When Too Many Lab Tests are Bad for Your Health

Running a Test by Myfuture.com is licensed under CC BY-ND 2.0. Imagine you visit your doctor and get some shocking news. You have a rare disease with no cure or treatment and only have a few months left to live. After you come to terms with the news, you start making arrangements, perhaps work on some of those things on your bucket list. Then you get a call from your doctor; there’s been a mistake, you’ve been misdiagnosed, and now have a long life to look forward to. While this may sound like the plot to a feel-good movie or a hypothetical philosophical debate, the issue of over diagnosis is a very real one. Over diagnosis is a side effect of screening tests, which are given to people who seem healthy to find unnoticed problems. While these screening tests can help catch chronic health conditions early, in some cases the results can be harmful. Screening tests are not 100% accurate, so while they are helpful for finding hidden disease, they can also give inaccurate results.

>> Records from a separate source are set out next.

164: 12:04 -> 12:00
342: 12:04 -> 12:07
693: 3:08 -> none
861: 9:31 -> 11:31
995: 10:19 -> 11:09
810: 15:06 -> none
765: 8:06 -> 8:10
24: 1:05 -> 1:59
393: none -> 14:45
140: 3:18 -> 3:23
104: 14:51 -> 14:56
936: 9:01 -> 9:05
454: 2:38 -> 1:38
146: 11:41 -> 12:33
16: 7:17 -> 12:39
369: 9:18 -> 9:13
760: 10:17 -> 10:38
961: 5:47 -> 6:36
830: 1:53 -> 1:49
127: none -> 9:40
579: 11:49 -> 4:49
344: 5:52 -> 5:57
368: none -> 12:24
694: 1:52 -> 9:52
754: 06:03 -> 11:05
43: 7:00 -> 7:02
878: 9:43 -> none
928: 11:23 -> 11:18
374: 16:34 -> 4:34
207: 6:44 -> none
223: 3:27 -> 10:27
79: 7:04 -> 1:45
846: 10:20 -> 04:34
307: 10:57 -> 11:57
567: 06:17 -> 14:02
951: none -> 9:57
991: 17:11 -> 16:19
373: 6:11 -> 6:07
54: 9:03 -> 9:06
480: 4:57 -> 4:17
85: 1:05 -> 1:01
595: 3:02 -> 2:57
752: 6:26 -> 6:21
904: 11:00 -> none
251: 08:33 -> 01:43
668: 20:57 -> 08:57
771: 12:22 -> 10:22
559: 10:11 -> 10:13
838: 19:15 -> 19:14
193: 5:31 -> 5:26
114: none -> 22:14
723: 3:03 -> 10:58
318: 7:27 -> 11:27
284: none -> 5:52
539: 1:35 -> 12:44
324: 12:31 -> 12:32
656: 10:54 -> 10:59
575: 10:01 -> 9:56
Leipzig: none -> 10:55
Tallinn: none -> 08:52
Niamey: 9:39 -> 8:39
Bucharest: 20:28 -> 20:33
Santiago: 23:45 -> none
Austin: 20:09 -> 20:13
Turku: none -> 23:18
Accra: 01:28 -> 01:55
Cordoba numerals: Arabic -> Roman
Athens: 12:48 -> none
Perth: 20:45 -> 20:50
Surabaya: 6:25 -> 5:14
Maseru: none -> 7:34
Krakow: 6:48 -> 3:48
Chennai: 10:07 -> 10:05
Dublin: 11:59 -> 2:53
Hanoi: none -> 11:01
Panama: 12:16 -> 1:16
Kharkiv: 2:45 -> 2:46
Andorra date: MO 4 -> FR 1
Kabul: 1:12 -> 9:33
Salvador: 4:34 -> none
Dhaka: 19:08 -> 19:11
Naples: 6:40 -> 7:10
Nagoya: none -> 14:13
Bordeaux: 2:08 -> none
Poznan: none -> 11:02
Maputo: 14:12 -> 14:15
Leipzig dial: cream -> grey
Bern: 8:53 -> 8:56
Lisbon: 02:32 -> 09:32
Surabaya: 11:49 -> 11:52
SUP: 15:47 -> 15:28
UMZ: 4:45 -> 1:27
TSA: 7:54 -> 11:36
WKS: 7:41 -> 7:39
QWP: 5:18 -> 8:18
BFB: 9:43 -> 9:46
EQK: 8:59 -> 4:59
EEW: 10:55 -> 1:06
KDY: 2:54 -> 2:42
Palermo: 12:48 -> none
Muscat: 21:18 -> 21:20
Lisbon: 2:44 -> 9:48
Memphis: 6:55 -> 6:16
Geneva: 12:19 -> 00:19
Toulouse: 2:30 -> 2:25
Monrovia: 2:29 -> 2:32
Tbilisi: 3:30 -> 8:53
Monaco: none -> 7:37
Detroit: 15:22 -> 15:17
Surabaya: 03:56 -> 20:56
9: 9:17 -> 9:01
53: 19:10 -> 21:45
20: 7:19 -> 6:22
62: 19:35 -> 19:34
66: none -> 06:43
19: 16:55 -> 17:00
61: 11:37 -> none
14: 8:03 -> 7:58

The situation described above might be the consequence of getting a false positive for a screening test, when the test results incorrectly indicate a disease. Also possible is a false negative, which means you’re told you don’t have the disease when you do, perhaps causing you to ignore symptoms that appear later on. According to Dr. Barnett S. Kramer, a cancer prevention expert at NIH, “I wouldn’t say that all people should just simply get screening tests. Patients should be aware of both th...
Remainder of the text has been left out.